4 Signs It’s Time to Cut up your Credit Cards

Many people use debt financing to expand their businesses or make major purchases. Most enjoy the discount rates and the convenience that comes with such arrangements. Some even use loans to cater for emergencies and get out of hard situations. Getting funding is easy for many people, but the hard part is pulling out of such debts. Most people get themselves in such debts which they service for the rest of their lives. The following are 4 Signs It’s Time to Cut Up Your Credit Card.

  1. You Have More Cards Than You Can Handle

Local stores offer credit cards which customers use to accumulate points and create brand loyalty. You may be tempted to pick different cards from the grocery store, gas station, and local wineries because they come with enticing benefits. Some will even offer up to 20% to holders on particular days which attract more subscribers. You should understand reasons why one should have a credit card before applying for one.

  1. You Buy Things You Cannot Afford

Some people buy things beyond their means just because such cards are readily available. Take an example of when you visit the grocery store, and you get tempted to take the new candy flavour and charge it to your card. If you use cash, you live within your limits and avoid impulse buying. A credit card can also make you purchase more goods than you require. You can sometimes buy warm or cold clothing due to sudden weather changes.

  1. You Only Afford the Minimum Payments

The card issuer requires you to make certain payments every month. Some debts may be huge and may take several months to offset. Remember that you have other bills such as rent, water, and electricity bills among many others. You should offset such bills and still have enough to repay your debts without a struggle. It may take many years to repay a debt if you can only afford to make the minimum payment that the lender stipulates.

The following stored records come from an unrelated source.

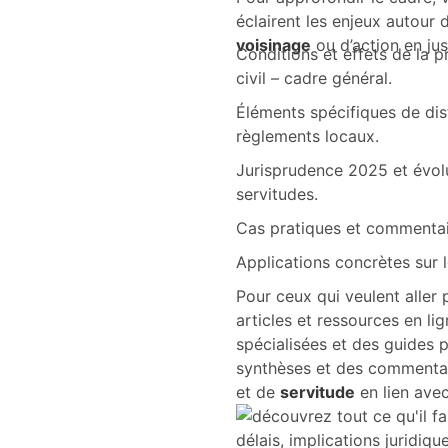
éclairent les enjeux autour
voisinage
ou d’action en jus
Conditions et effets de la pr
civil – cadre général.
Éléments spécifiques de dis
règlements locaux.
Jurisprudence 2025 et évolu
servitudes.
Cas pratiques et commentair
Applications concrètes sur le
Pour ceux qui veulent aller 
articles et ressources en l
spécialisées et des guides pr
synthèses et des commentair
et de
servitude
en lien avec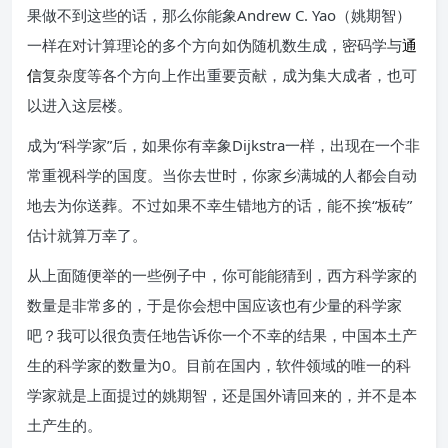
果做不到这些的话，那么你能象Andrew C. Yao（姚期智）
一样在对计算理论的多个方向如伪随机数生成，密码学与
通
信
复杂度等各个方向上作出重要贡献，成为集大成者，也可
以进入这层楼。
成为“科学家”后，如果你有幸象Dijkstra一样，出现在一个非
常重视科学的国度。当你去世时，你家乡满城的人都会自动
地去为你送葬。不过如果不幸生错地方的话，能不挨“板砖”
估计就算万幸了。
从上面随便举的一些例子中，你可能能猜到，西方科学家的
数量是非常多的，于是你会想中国应该也有少量的科学家
吧？我可以很负责任地告诉你一个不幸的结果，中国本土产
生的科学家的数量为0。目前在国内，软件领域的唯一的科
学家就是上面提过的姚期智，还是国外请回来的，并不是本
土产生的。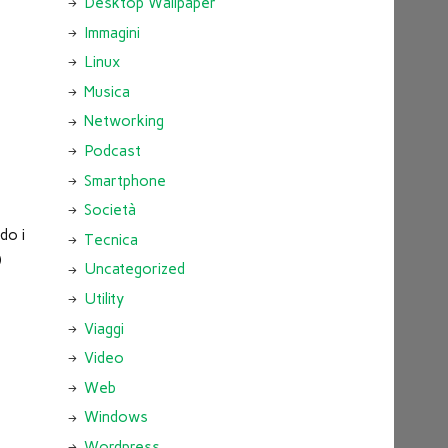
Desktop Wallpaper
Immagini
Linux
Musica
Networking
Podcast
Smartphone
Società
do i
Tecnica
)
Uncategorized
Utility
Viaggi
Video
Web
Windows
Wordpress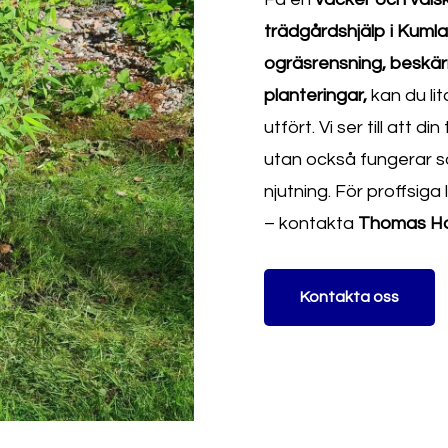
trädgårdshjälp i Kumla
ogräsrensning, beskärn
planteringar,
kan du lit
utfört. Vi ser till att d
utan också fungerar s
njutning. För proffsiga
– kontakta
Thomas Hol
Kontakta oss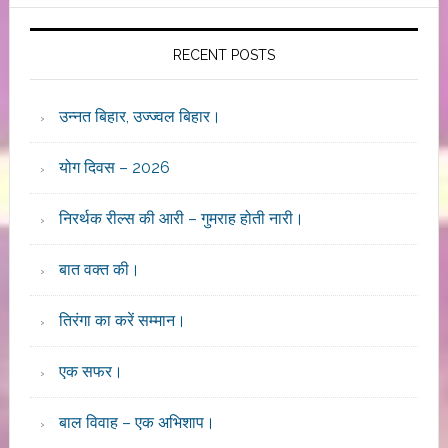
website
RECENT POSTS
उन्नत बिहार, उज्ज्वल बिहार।
योग दिवस – 2026
निरर्थक रील्स की आरी – गुमराह होती नारी।
बात वक्त की।
तिरंगा का करें सम्मान।
एक सफर।
बाल विवाह – एक अभिशाप।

  1. You Hit Your Maximum Limit Every Month

Credit cards come with limits which you should operate within every month. Utilizing the entire credit limit harms your credit score. The lenders evaluate the credit utilization ratio to examine your spending habits. This percentage should be below 30% to attain a favourable score that lenders can consider. You should learn to prioritize bills and learn which to use cash and which requires credit.

You need financial discipline and advice from professionals to make the best out of credit cards. You should know when to use a debit card(s) and when debt is ideal. The whole idea of credit card is to make shopping and payments convenient but not to land you in debt traps.

You can only make a credit card work to your advantage if you’re in a strong enough financial position to be able to pay off your balance as you go. In this situation, you’ll be able to take advantage of all the benefits that come with owning a credit card, be it air miles or similar. The time when you absolutely shouldn’t rely on credit is when you don’t have a long term financial solution to support you. Then you might find you’re in real trouble.